↓↓↓

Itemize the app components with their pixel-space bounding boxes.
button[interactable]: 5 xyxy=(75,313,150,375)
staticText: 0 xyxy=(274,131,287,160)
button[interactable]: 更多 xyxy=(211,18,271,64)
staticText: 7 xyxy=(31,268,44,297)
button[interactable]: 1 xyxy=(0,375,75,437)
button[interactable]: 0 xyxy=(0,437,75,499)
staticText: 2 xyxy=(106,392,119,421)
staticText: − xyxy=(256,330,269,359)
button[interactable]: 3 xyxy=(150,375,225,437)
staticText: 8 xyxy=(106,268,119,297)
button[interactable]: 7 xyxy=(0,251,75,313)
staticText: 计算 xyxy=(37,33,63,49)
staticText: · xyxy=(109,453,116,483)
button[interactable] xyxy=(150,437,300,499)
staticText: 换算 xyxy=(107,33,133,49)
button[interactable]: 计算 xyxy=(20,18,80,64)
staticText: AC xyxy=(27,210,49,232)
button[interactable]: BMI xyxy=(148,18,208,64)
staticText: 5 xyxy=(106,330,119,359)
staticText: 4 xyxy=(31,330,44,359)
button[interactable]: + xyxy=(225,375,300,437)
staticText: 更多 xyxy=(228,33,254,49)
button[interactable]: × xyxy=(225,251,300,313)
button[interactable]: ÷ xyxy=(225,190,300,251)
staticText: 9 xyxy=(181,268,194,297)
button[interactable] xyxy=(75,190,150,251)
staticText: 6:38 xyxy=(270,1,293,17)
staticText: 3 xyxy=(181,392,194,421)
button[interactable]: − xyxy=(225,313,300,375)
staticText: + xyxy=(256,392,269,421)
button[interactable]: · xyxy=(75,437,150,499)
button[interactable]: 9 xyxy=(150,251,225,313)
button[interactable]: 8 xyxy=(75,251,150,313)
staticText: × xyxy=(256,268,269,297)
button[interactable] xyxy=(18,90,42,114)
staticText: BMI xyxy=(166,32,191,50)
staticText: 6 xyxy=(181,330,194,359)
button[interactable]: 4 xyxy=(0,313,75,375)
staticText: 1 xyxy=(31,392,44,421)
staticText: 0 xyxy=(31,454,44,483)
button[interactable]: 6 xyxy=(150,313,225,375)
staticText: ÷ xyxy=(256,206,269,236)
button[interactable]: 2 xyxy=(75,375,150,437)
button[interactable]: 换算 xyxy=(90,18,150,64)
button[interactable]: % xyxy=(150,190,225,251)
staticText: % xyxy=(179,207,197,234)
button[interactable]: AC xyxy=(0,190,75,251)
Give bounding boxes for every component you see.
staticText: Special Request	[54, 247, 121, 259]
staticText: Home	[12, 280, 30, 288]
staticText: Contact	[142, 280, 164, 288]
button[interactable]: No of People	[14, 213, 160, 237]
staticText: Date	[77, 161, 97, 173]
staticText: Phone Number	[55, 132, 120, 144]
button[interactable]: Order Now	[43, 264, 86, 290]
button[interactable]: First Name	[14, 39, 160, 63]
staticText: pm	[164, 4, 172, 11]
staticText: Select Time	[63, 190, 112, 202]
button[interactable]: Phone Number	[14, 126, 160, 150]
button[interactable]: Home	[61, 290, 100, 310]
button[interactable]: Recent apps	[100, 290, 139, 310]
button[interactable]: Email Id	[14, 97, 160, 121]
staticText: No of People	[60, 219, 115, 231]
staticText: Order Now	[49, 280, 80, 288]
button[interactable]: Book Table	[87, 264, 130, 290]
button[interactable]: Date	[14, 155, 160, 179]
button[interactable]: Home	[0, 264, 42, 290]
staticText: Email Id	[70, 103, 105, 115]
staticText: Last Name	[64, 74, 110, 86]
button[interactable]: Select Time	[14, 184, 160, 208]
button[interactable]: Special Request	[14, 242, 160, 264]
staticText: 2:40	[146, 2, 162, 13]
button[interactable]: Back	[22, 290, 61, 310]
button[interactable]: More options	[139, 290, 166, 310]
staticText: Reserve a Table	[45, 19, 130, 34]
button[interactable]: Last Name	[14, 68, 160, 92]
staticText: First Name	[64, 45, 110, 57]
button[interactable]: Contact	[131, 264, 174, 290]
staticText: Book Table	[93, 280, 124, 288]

↑↑↑

_EXERCISE OBJECTIVE:_ Repeat back the material above verbatim, including every line.

_WRITTEN ANSWER:_
Itemize the app components with their pixel-space bounding boxes.
button[interactable]: 5 xyxy=(75,313,150,375)
staticText: 0 xyxy=(274,131,287,160)
button[interactable]: 更多 xyxy=(211,18,271,64)
staticText: 7 xyxy=(31,268,44,297)
button[interactable]: 1 xyxy=(0,375,75,437)
button[interactable]: 0 xyxy=(0,437,75,499)
staticText: 2 xyxy=(106,392,119,421)
staticText: − xyxy=(256,330,269,359)
button[interactable]: 3 xyxy=(150,375,225,437)
staticText: 8 xyxy=(106,268,119,297)
button[interactable]: 7 xyxy=(0,251,75,313)
staticText: 计算 xyxy=(37,33,63,49)
staticText: · xyxy=(109,453,116,483)
button[interactable] xyxy=(150,437,300,499)
staticText: 换算 xyxy=(107,33,133,49)
button[interactable]: 计算 xyxy=(20,18,80,64)
staticText: AC xyxy=(27,210,49,232)
button[interactable]: BMI xyxy=(148,18,208,64)
staticText: 5 xyxy=(106,330,119,359)
staticText: 4 xyxy=(31,330,44,359)
button[interactable]: + xyxy=(225,375,300,437)
staticText: 更多 xyxy=(228,33,254,49)
button[interactable]: × xyxy=(225,251,300,313)
button[interactable]: ÷ xyxy=(225,190,300,251)
staticText: 9 xyxy=(181,268,194,297)
button[interactable] xyxy=(75,190,150,251)
staticText: 6:38 xyxy=(270,1,293,17)
staticText: 3 xyxy=(181,392,194,421)
button[interactable]: − xyxy=(225,313,300,375)
staticText: + xyxy=(256,392,269,421)
button[interactable]: · xyxy=(75,437,150,499)
button[interactable]: 9 xyxy=(150,251,225,313)
button[interactable]: 8 xyxy=(75,251,150,313)
staticText: × xyxy=(256,268,269,297)
button[interactable] xyxy=(18,90,42,114)
staticText: BMI xyxy=(166,32,191,50)
staticText: 6 xyxy=(181,330,194,359)
button[interactable]: 4 xyxy=(0,313,75,375)
staticText: 1 xyxy=(31,392,44,421)
staticText: 0 xyxy=(31,454,44,483)
button[interactable]: 6 xyxy=(150,313,225,375)
staticText: ÷ xyxy=(256,206,269,236)
button[interactable]: 2 xyxy=(75,375,150,437)
button[interactable]: 换算 xyxy=(90,18,150,64)
button[interactable]: % xyxy=(150,190,225,251)
staticText: % xyxy=(179,207,197,234)
button[interactable]: AC xyxy=(0,190,75,251)
Give bounding boxes for every component you see.
staticText: Special Request	[54, 247, 121, 259]
staticText: Home	[12, 280, 30, 288]
staticText: Contact	[142, 280, 164, 288]
button[interactable]: No of People	[14, 213, 160, 237]
staticText: Date	[77, 161, 97, 173]
staticText: Phone Number	[55, 132, 120, 144]
button[interactable]: Order Now	[43, 264, 86, 290]
button[interactable]: First Name	[14, 39, 160, 63]
staticText: pm	[164, 4, 172, 11]
staticText: Select Time	[63, 190, 112, 202]
button[interactable]: Phone Number	[14, 126, 160, 150]
button[interactable]: Home	[61, 290, 100, 310]
button[interactable]: Recent apps	[100, 290, 139, 310]
button[interactable]: Email Id	[14, 97, 160, 121]
staticText: No of People	[60, 219, 115, 231]
staticText: Order Now	[49, 280, 80, 288]
button[interactable]: Book Table	[87, 264, 130, 290]
button[interactable]: Date	[14, 155, 160, 179]
button[interactable]: Home	[0, 264, 42, 290]
staticText: Email Id	[70, 103, 105, 115]
staticText: Last Name	[64, 74, 110, 86]
button[interactable]: Select Time	[14, 184, 160, 208]
button[interactable]: Special Request	[14, 242, 160, 264]
staticText: 2:40	[146, 2, 162, 13]
button[interactable]: Back	[22, 290, 61, 310]
button[interactable]: More options	[139, 290, 166, 310]
staticText: Reserve a Table	[45, 19, 130, 34]
button[interactable]: Last Name	[14, 68, 160, 92]
staticText: First Name	[64, 45, 110, 57]
button[interactable]: Contact	[131, 264, 174, 290]
staticText: Book Table	[93, 280, 124, 288]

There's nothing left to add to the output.